Google, Meta and OpenAI have announced various measures in recent days to facilitate the identification of images or files produced or retouched with artificial intelligence (AI). These initiatives are motivated by the fear that the indiscriminate dissemination of false messages could condition the results of elections or have other unintended consequences. The three companies had already announced that they would try to prevent the use of AI in the 2024 electoral processes.
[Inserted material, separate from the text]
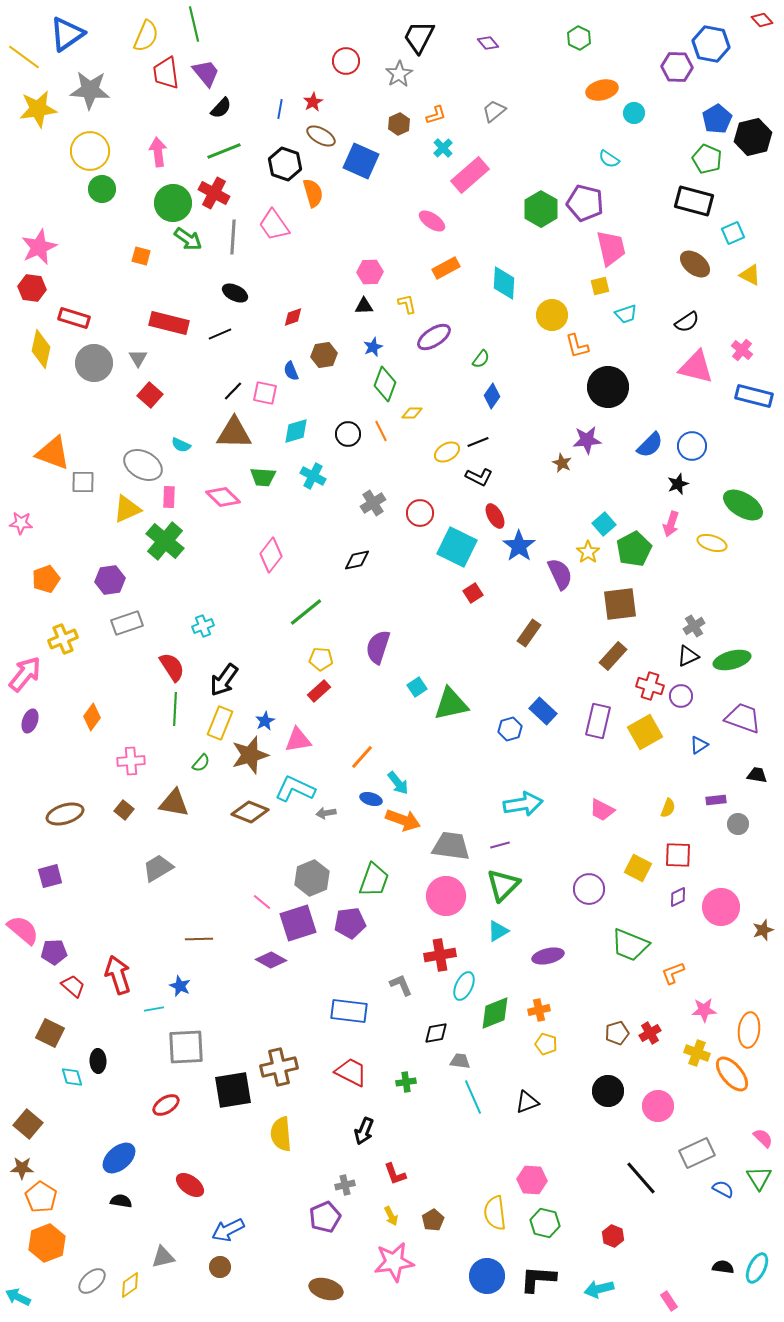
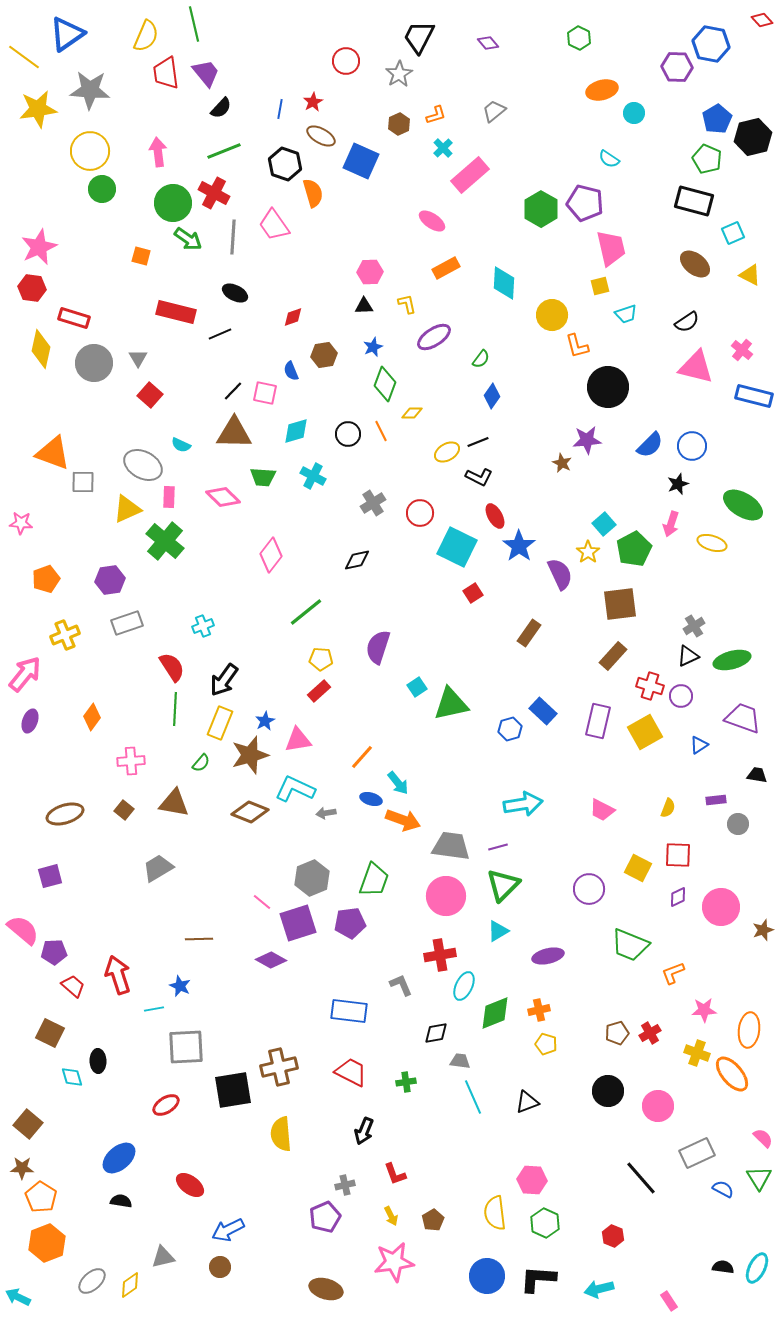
red rectangle at (169, 323): moved 7 px right, 11 px up
yellow cross at (63, 639): moved 2 px right, 4 px up
purple line at (500, 845): moved 2 px left, 2 px down
green hexagon at (545, 1223): rotated 12 degrees clockwise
After years of investing billions of euros in improving the capabilities of generative artificial intelligence, the three platforms have joined the Coalition for Content Provenance and Authenticity (C2PA for its acronym in English), which offers a standard certificate and brings together a good part of the digital industry, media like the BBC or The New York Times to banks and camera manufacturers. The companies admit in their statements that there is currently no single solution, nor effective in all cases, for the identification of content generated with AI.
The initiatives vary between marks visible on the images themselves and messages hidden in the file’s metadata or in artificially generated pixels. With its tool still in beta version, SynthID, Google also claims to have found a way to identify audio.
The C2PA standard for capturing information in image metadata has many technical weaknesses, identified in detail by the developers. OpenAI itself, which will use C2PA in Dall-3 (its image generator), warns in his statement that You shouldn’t have too much confidence in its possibilities: “Metadata like C2PA is not a miracle solution to solving provenance problems. It can be easily deleted accidentally or intentionally. An image lacking this metadata may or may not have been generated with ChatGPT or our API,” said the company that created the chatbot that popularized generative artificial intelligence.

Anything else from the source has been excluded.